At one point, Good says, the men asked to buy water from him, which they needed for their exploratory equipment. He invited them to his home, and gave them about 600 gallons of water, refusing to take money from what he thought was the family that would soon be his closest neighbors. 
 
Good said that he was under the impression that only one house could be built on the 38-acre parcel, as he had considered buying it himself over a decade ago, but was told by the County that he’d be unable to split it into three lots for his extended family.  
 
He watched the property change hands about four times over the last two decades, and he said he was initially joyful about the warmth he felt from his new neighbors.  He said the men talked about having goats, and of putting up a grand estate, and that with that many acres between them, he had zero concerns. “I was kind of looking forward to it,” Good said of the few interactions that occurred before he learned of the cemetery plans. “I liked Mohamed. I still like Mohamed.”
 
But now, Good fears that his initial hospitality will fuel the impression that he helped get the project going.
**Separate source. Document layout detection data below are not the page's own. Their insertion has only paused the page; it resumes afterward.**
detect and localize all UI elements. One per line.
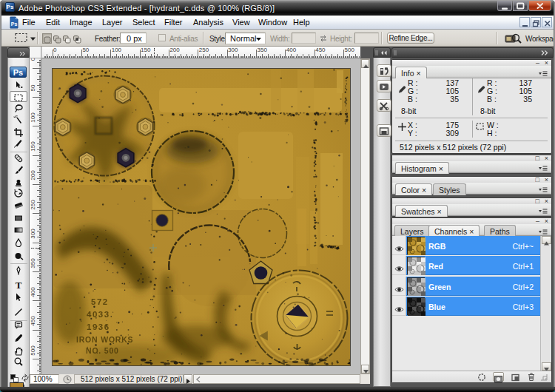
svg-text:572: 572 (91, 297, 109, 306)
svg-text:4033: 4033 (87, 310, 110, 319)
svg-text:NO. 500: NO. 500 (86, 346, 119, 355)
svg-text:Ps: Ps (11, 21, 18, 27)
svg-text:IRON WORKS: IRON WORKS (76, 335, 133, 344)
svg-text:1936: 1936 (87, 322, 110, 331)
svg-text:T: T (16, 280, 22, 290)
If he had consulted counsel, he believes, he would have been advised to not do anything to help them in their exploration, which was ultimately successful at hitting water and building a well.
 
While he thought he was helping his future neighbors, he now wonders if he was being used to give the impression that he was a party to the entire project. Seeing his home address splashed across the “Major Use Permit” and the “Notice to Neighbors” brings a pit to his stomach, he says now, as he worries that it led to the belief by some that he was behind the project.
 
“I was bamboozled,” Good told East County Magazine.
 
Good also said that when the well was successfully reached, his family was still operating under the belief that one home was coming. He wonders if the permit to dig the well was obtained under similarly false pretenses, and if the true nature of the plans was concealed until water was confirmed.
 
ECM could not get answers from Crescentwood as to why the Good’s address was listed on the application.